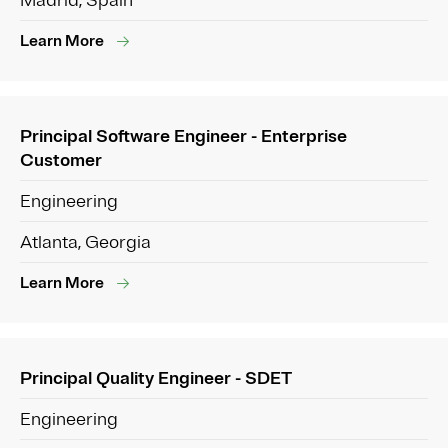
Madrid, Spain
Learn More
Principal Software Engineer - Enterprise
Customer
Engineering
Atlanta, Georgia
Learn More
Principal Quality Engineer - SDET
Engineering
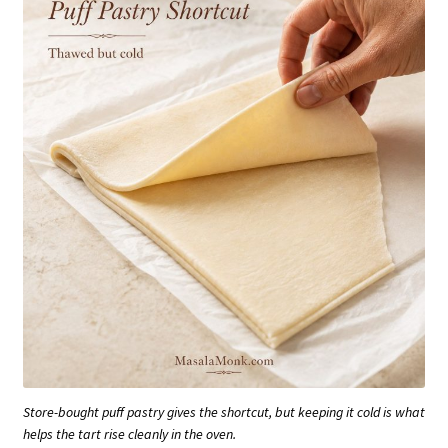
Store-bought puff pastry gives the shortcut, but keeping it cold is what
helps the tart rise cleanly in the oven.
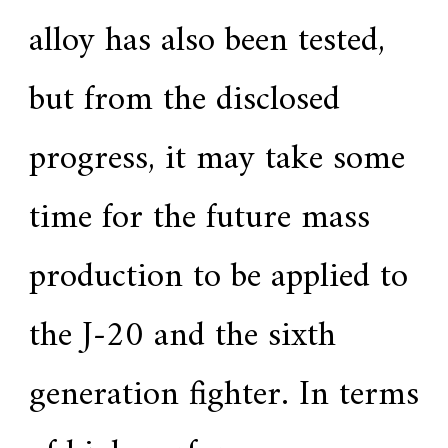
alloy has also been tested,
but from the disclosed
progress, it may take some
time for the future mass
production to be applied to
the J-20 and the sixth
generation fighter. In terms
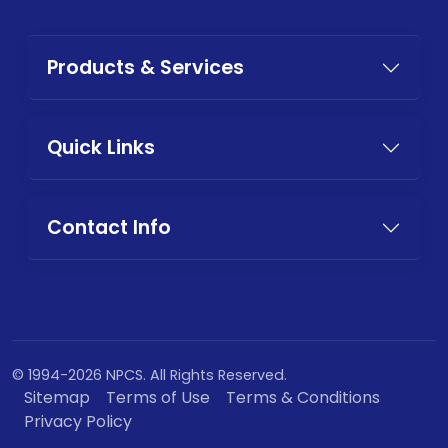
Products & Services
Quick Links
Contact Info
© 1994-2026 NPCS. All Rights Reserved.
Sitemap
Terms of Use
Terms & Conditions
Privacy Policy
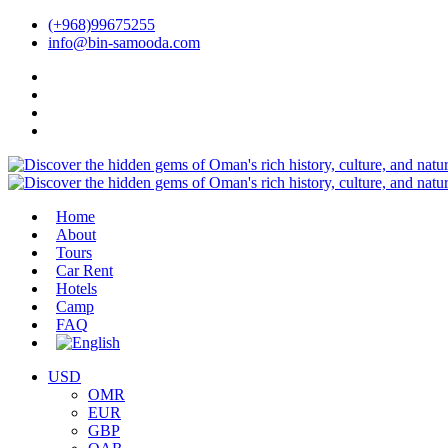
(+968)99675255
info@bin-samooda.com
Home
About
Tours
Car Rent
Hotels
Camp
FAQ
USD
OMR
EUR
GBP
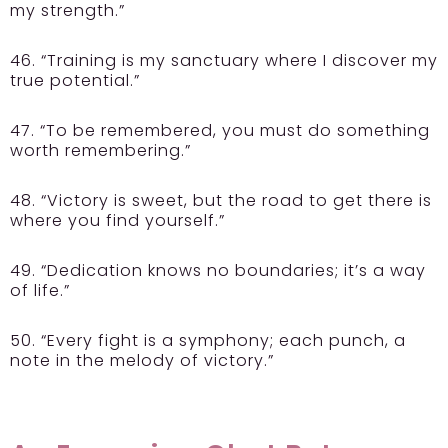
my strength.”
46. “Training is my sanctuary where I discover my
true potential.”
47. “To be remembered, you must do something
worth remembering.”
48. “Victory is sweet, but the road to get there is
where you find yourself.”
49. “Dedication knows no boundaries; it’s a way
of life.”
50. “Every fight is a symphony; each punch, a
note in the melody of victory.”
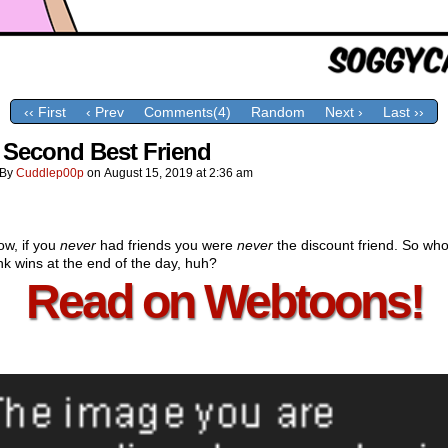
‹‹ First
‹ Prev
Comments(4)
Random
Next ›
Last ››
 Second Best Friend
By
Cuddlep00p
on
August 15, 2019
at
2:36 am
ow, if you
never
had friends you were
never
the discount friend. So wh
nk wins at the end of the day, huh?
Read on Webtoons!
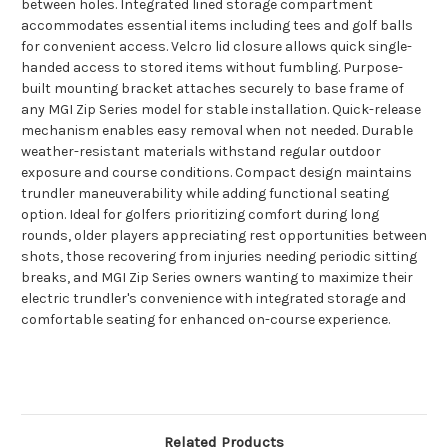
between holes. Integrated lined storage compartment
accommodates essential items including tees and golf balls
for convenient access. Velcro lid closure allows quick single-
handed access to stored items without fumbling. Purpose-
built mounting bracket attaches securely to base frame of
any MGI Zip Series model for stable installation. Quick-release
mechanism enables easy removal when not needed. Durable
weather-resistant materials withstand regular outdoor
exposure and course conditions. Compact design maintains
trundler maneuverability while adding functional seating
option. Ideal for golfers prioritizing comfort during long
rounds, older players appreciating rest opportunities between
shots, those recovering from injuries needing periodic sitting
breaks, and MGI Zip Series owners wanting to maximize their
electric trundler's convenience with integrated storage and
comfortable seating for enhanced on-course experience.
Related Products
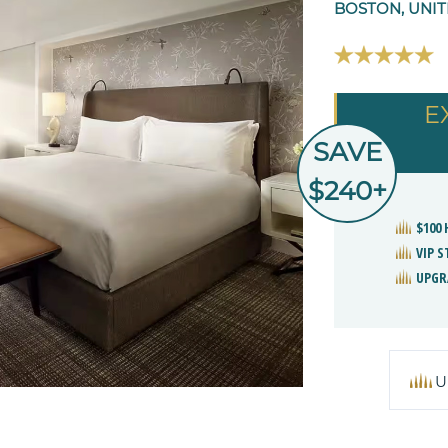
BOSTON, UNIT
E
SAVE
$240+
$100
VIP 
UPGR
U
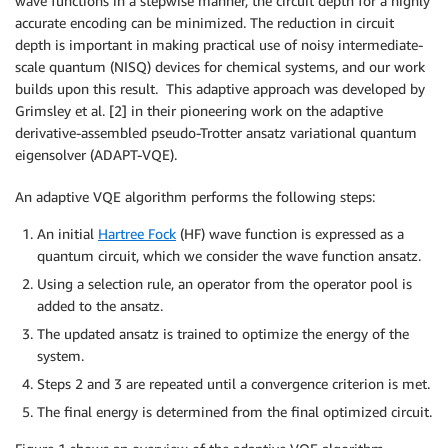
wave functions in a stepwise manner, the circuit depth for a highly
accurate encoding can be minimized. The reduction in circuit
depth is important in making practical use of noisy intermediate-
scale quantum (NISQ) devices for chemical systems, and our work
builds upon this result. This adaptive approach was developed by
Grimsley et al. [2] in their pioneering work on the adaptive
derivative-assembled pseudo-Trotter ansatz variational quantum
eigensolver (ADAPT-VQE).
An adaptive VQE algorithm performs the following steps:
An initial
Hartree Fock
(HF) wave function is expressed as a
quantum circuit, which we consider the wave function ansatz.
Using a selection rule, an operator from the operator pool is
added to the ansatz.
The updated ansatz is trained to optimize the energy of the
system.
Steps 2 and 3 are repeated until a convergence criterion is met.
The final energy is determined from the final optimized circuit.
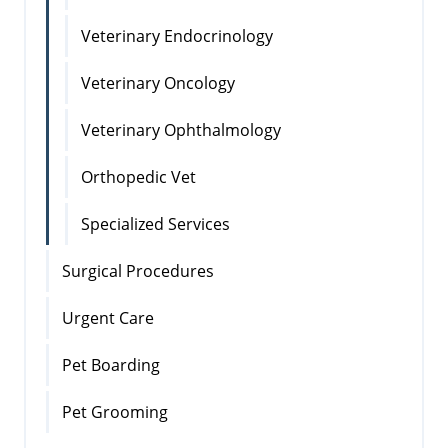
Veterinary Endocrinology
Veterinary Oncology
Veterinary Ophthalmology
Orthopedic Vet
Specialized Services
Surgical Procedures
Urgent Care
Pet Boarding
Pet Grooming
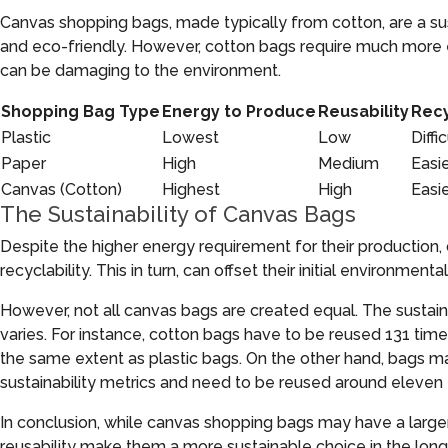
Canvas shopping bags, made typically from cotton, are a sus
and eco-friendly. However, cotton bags require much more e
can be damaging to the environment.
Shopping Bag Type
Energy to Produce
Reusability
Recy
Plastic
Lowest
Low
Diffic
Paper
High
Medium
Easi
Canvas (Cotton)
Highest
High
Easi
The Sustainability of Canvas Bags
Despite the higher energy requirement for their production,
recyclability. This in turn, can offset their initial environmenta
However, not all canvas bags are created equal. The sustain
varies. For instance, cotton bags have to be reused 131 tim
the same extent as plastic bags. On the other hand, bags
sustainability metrics and need to be reused around eleven 
In conclusion, while canvas shopping bags may have a larger 
reusability make them a more sustainable choice in the long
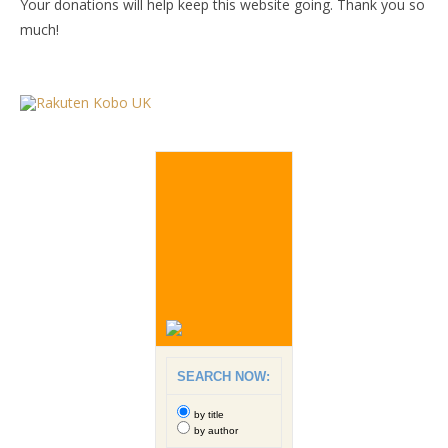
Your donations will help keep this website going. Thank you so
much!
SEARCH NOW:
by title
by author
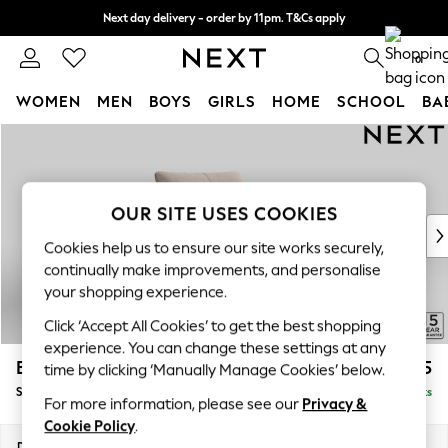
Next day delivery - order by 11pm. T&Cs apply
Split the cost with pay in 3.
Find out more
0
WOMEN
MEN
BOYS
GIRLS
HOME
SCHOOL
BA
Skip to Main Content
For You
WOMEN
New In & Trending
New: This Week
OUR SITE USES COOKIES
New: NEXT
Cookies help us to ensure our site works securely,
Top Picks
continually make improvements, and personalise
Trending On Social
your shopping experience.
Polka Dots
Click ‘Accept All Cookies’ to get the best shopping
Summer Textures
experience. You can change these settings at any
Blues & Chambrays
Brooke Deep Sit
£1,325
time by clicking ‘Manually Manage Cookies’ below.
Summer Whites
Snuggle
Delivered in 9 Weeks
Chocolate Brown
For more information, please see our
Privacy &
Linen Collection
Cookie Policy
.
New Season Workwear
Dimensions:
W140 x H86 x D119cm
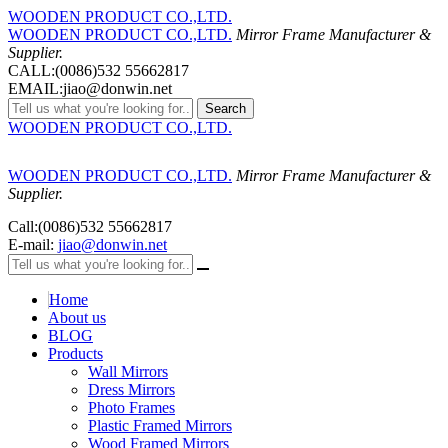
WOODEN PRODUCT CO.,LTD.
WOODEN PRODUCT CO.,LTD.
Mirror Frame Manufacturer &
Supplier.
CALL:(0086)532 55662817
EMAIL:jiao@donwin.net
Search
WOODEN PRODUCT CO.,LTD.
WOODEN PRODUCT CO.,LTD.
Mirror Frame Manufacturer &
Supplier.
Call:(0086)532 55662817
E-mail:
jiao@donwin.net
Home
About us
BLOG
Products
Wall Mirrors
Dress Mirrors
Photo Frames
Plastic Framed Mirrors
Wood Framed Mirrors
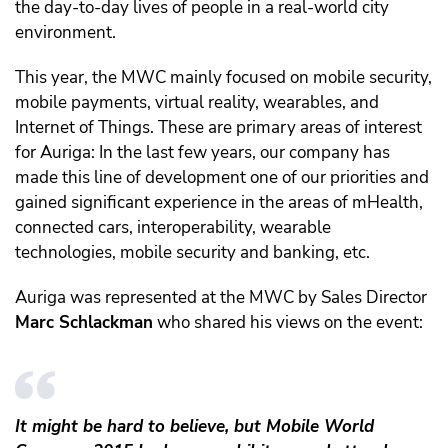
the day-to-day lives of people in a real-world city
environment.
This year, the MWC mainly focused on mobile security,
mobile payments, virtual reality, wearables, and
Internet of Things. These are primary areas of interest
for Auriga: In the last few years, our company has
made this line of development one of our priorities and
gained significant experience in the areas of mHealth,
connected cars, interoperability, wearable
technologies, mobile security and banking, etc.
Auriga was represented at the MWC by Sales Director
Marc Schlackman
who shared his views on the event:
It might be hard to believe, but Mobile World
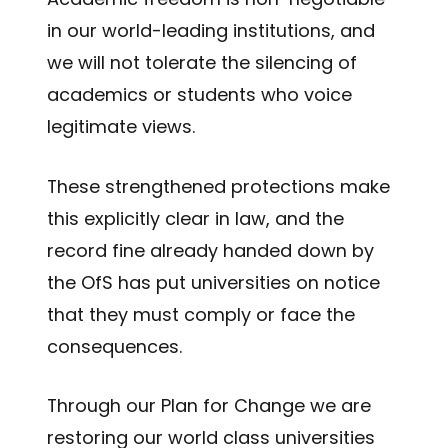
in our world-leading institutions, and
we will not tolerate the silencing of
academics or students who voice
legitimate views.
These strengthened protections make
this explicitly clear in law, and the
record fine already handed down by
the OfS has put universities on notice
that they must comply or face the
consequences.
Through our Plan for Change we are
restoring our world class universities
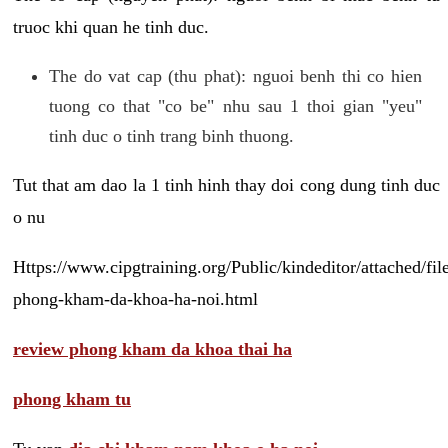
truoc khi quan he tinh duc.
The do vat cap (thu phat): nguoi benh thi co hien
tuong co that "co be" nhu sau 1 thoi gian "yeu"
tinh duc o tinh trang binh thuong.
Tut that am dao la 1 tinh hinh thay doi cong dung tinh duc
o nu
Https://www.cipgtraining.org/Public/kindeditor/attached/
phong-kham-da-khoa-ha-noi.html
review phong kham da khoa thai ha
phong kham tu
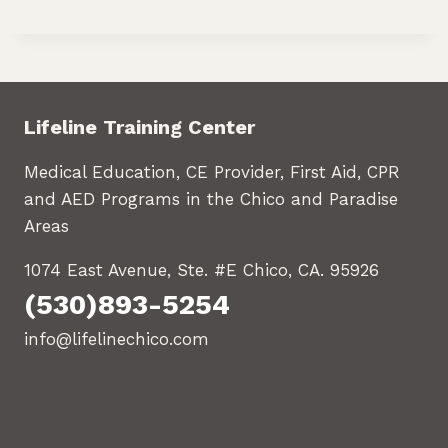
Lifeline Training Center
Medical Education, CE Provider, First Aid, CPR
and AED Programs in the Chico and Paradise
Areas
1074 East Avenue, Ste. #E Chico, CA. 95926
(530)893-5254
info@lifelinechico.com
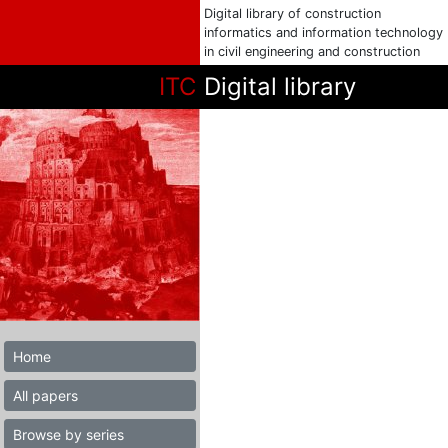
Digital library of construction
informatics and information technology
in civil engineering and construction
ITC
Digital library
Home
All papers
Browse by series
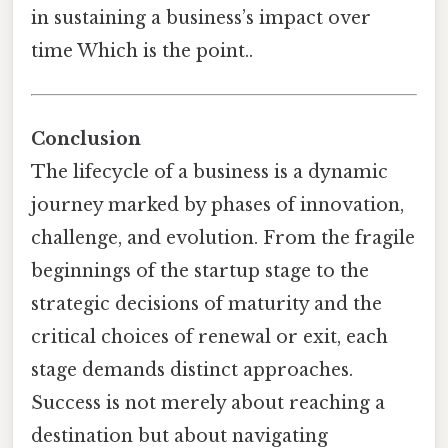
in sustaining a business’s impact over
time Which is the point..
Conclusion
The lifecycle of a business is a dynamic
journey marked by phases of innovation,
challenge, and evolution. From the fragile
beginnings of the startup stage to the
strategic decisions of maturity and the
critical choices of renewal or exit, each
stage demands distinct approaches.
Success is not merely about reaching a
destination but about navigating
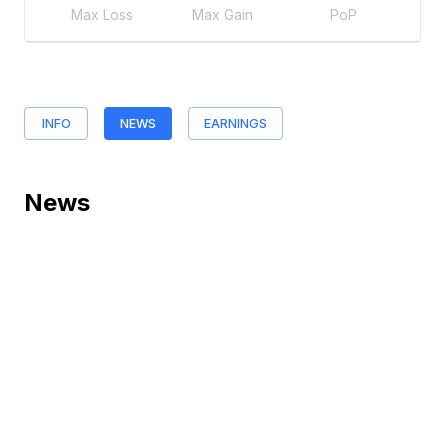
Max Loss
Max Gain
PoP
INFO
NEWS
EARNINGS
News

| EXERCISE |
An exact retyping of the entries, without images, is the required answer.

| RESPONSE FOR THIS EXERCISE |
Madrid, Spain
Learn More
Principal Software Engineer - Enterprise
Customer
Engineering
Atlanta, Georgia
Learn More
Principal Quality Engineer - SDET
Engineering
Store-bought puff pastry gives the shortcut, but keeping it cold is what
helps the tart rise cleanly in the oven.
alloy has also been tested,
but from the disclosed
progress, it may take some
time for the future mass
production to be applied to
the J-20 and the sixth
generation fighter. In terms
Products & Services
Quick Links
Contact Info
© 1994-2026 NPCS. All Rights Reserved.
Sitemap
Terms of Use
Terms & Conditions
Privacy Policy
(+968)99675255
info@bin-samooda.com
Home
About
Tours
Car Rent
Hotels
Camp
FAQ
USD
OMR
EUR
GBP
my strength.”
46. “Training is my sanctuary where I discover my
true potential.”
47. “To be remembered, you must do something
worth remembering.”
48. “Victory is sweet, but the road to get there is
where you find yourself.”
49. “Dedication knows no boundaries; it’s a way
of life.”
50. “Every fight is a symphony; each punch, a
note in the melody of victory.”
‹‹ First
‹ Prev
Comments(4)
Random
Next ›
Last ››
 Second Best Friend
By
Cuddlep00p
on
August 15, 2019
at
2:36 am
ow, if you
never
had friends you were
never
the discount friend. So wh
nk wins at the end of the day, huh?
Read on Webtoons!
between holes. Integrated lined storage compartment
accommodates essential items including tees and golf balls
for convenient access. Velcro lid closure allows quick single-
handed access to stored items without fumbling. Purpose-
built mounting bracket attaches securely to base frame of
any MGI Zip Series model for stable installation. Quick-release
mechanism enables easy removal when not needed. Durable
weather-resistant materials withstand regular outdoor
exposure and course conditions. Compact design maintains
trundler maneuverability while adding functional seating
option. Ideal for golfers prioritizing comfort during long
rounds, older players appreciating rest opportunities between
shots, those recovering from injuries needing periodic sitting
breaks, and MGI Zip Series owners wanting to maximize their
electric trundler's convenience with integrated storage and
comfortable seating for enhanced on-course experience.
Related Products
BOSTON, UNIT
E
SAVE
$240+
$100
VIP 
UPGR
U
wave functions in a stepwise manner, the circuit depth for a highly
accurate encoding can be minimized. The reduction in circuit
depth is important in making practical use of noisy intermediate-
scale quantum (NISQ) devices for chemical systems, and our work
builds upon this result. This adaptive approach was developed by
Grimsley et al. [2] in their pioneering work on the adaptive
derivative-assembled pseudo-Trotter ansatz variational quantum
eigensolver (ADAPT-VQE).
An adaptive VQE algorithm performs the following steps:
An initial
Hartree Fock
(HF) wave function is expressed as a
quantum circuit, which we consider the wave function ansatz.
Using a selection rule, an operator from the operator pool is
added to the ansatz.
The updated ansatz is trained to optimize the energy of the
system.
Steps 2 and 3 are repeated until a convergence criterion is met.
The final energy is determined from the final optimized circuit.
Veterinary Endocrinology
Veterinary Oncology
Veterinary Ophthalmology
Orthopedic Vet
Specialized Services
Surgical Procedures
Urgent Care
Pet Boarding
Pet Grooming
Canvas shopping bags, made typically from cotton, are a sus
and eco-friendly. However, cotton bags require much more e
can be damaging to the environment.
Shopping Bag Type
Energy to Produce
Reusability
Recy
Plastic
Lowest
Low
Diffic
Paper
High
Medium
Easi
Canvas (Cotton)
Highest
High
Easi
The Sustainability of Canvas Bags
Despite the higher energy requirement for their production,
recyclability. This in turn, can offset their initial environmenta
However, not all canvas bags are created equal. The sustain
varies. For instance, cotton bags have to be reused 131 tim
the same extent as plastic bags. On the other hand, bags
sustainability metrics and need to be reused around eleven 
In conclusion, while canvas shopping bags may have a larger 
reusability make them a more sustainable choice in the long
Your donations will help keep this website going. Thank you so
much!
SEARCH NOW:
by title
by author
Next day delivery - order by 11pm. T&Cs apply
Split the cost with pay in 3.
Find out more
0
WOMEN
MEN
BOYS
GIRLS
HOME
SCHOOL
BA
Skip to Main Content
For You
WOMEN
New In & Trending
New: This Week
OUR SITE USES COOKIES
New: NEXT
Cookies help us to ensure our site works securely,
Top Picks
continually make improvements, and personalise
Trending On Social
your shopping experience.
Polka Dots
Click ‘Accept All Cookies’ to get the best shopping
Summer Textures
experience. You can change these settings at any
Blues & Chambrays
Brooke Deep Sit
£1,325
time by clicking ‘Manually Manage Cookies’ below.
Summer Whites
Snuggle
Delivered in 9 Weeks
Chocolate Brown
For more information, please see our
Privacy &
Linen Collection
Cookie Policy
.
New Season Workwear
Dimensions:
W140 x H86 x D119cm
WOODEN PRODUCT CO.,LTD.
WOODEN PRODUCT CO.,LTD.
Mirror Frame Manufacturer &
Supplier.
CALL:(0086)532 55662817
EMAIL:jiao@donwin.net
Search
WOODEN PRODUCT CO.,LTD.
WOODEN PRODUCT CO.,LTD.
Mirror Frame Manufacturer &
Supplier.
Call:(0086)532 55662817
E-mail:
jiao@donwin.net
Home
About us
BLOG
Products
Wall Mirrors
Dress Mirrors
Photo Frames
Plastic Framed Mirrors
Wood Framed Mirrors
the day-to-day lives of people in a real-world city
environment.
This year, the MWC mainly focused on mobile security,
mobile payments, virtual reality, wearables, and
Internet of Things. These are primary areas of interest
for Auriga: In the last few years, our company has
made this line of development one of our priorities and
gained significant experience in the areas of mHealth,
connected cars, interoperability, wearable
technologies, mobile security and banking, etc.
Auriga was represented at the MWC by Sales Director
Marc Schlackman
who shared his views on the event:
It might be hard to believe, but Mobile World
in our world-leading institutions, and
we will not tolerate the silencing of
academics or students who voice
legitimate views.
These strengthened protections make
this explicitly clear in law, and the
record fine already handed down by
the OfS has put universities on notice
that they must comply or face the
consequences.
Through our Plan for Change we are
restoring our world class universities
truoc khi quan he tinh duc.
The do vat cap (thu phat): nguoi benh thi co hien
tuong co that "co be" nhu sau 1 thoi gian "yeu"
tinh duc o tinh trang binh thuong.
Tut that am dao la 1 tinh hinh thay doi cong dung tinh duc
o nu
Https://www.cipgtraining.org/Public/kindeditor/attached/
phong-kham-da-khoa-ha-noi.html
review phong kham da khoa thai ha
phong kham tu
Lifeline Training Center
Medical Education, CE Provider, First Aid, CPR
and AED Programs in the Chico and Paradise
Areas
1074 East Avenue, Ste. #E Chico, CA. 95926
(530)893-5254
info@lifelinechico.com
Digital library of construction
informatics and information technology
in civil engineering and construction
ITC
Digital library
Home
All papers
Browse by series
in sustaining a business’s impact over
time Which is the point..
Conclusion
The lifecycle of a business is a dynamic
journey marked by phases of innovation,
challenge, and evolution. From the fragile
beginnings of the startup stage to the
strategic decisions of maturity and the
critical choices of renewal or exit, each
stage demands distinct approaches.
Success is not merely about reaching a
destination but about navigating
Max Loss
Max Gain
PoP
INFO
NEWS
EARNINGS
News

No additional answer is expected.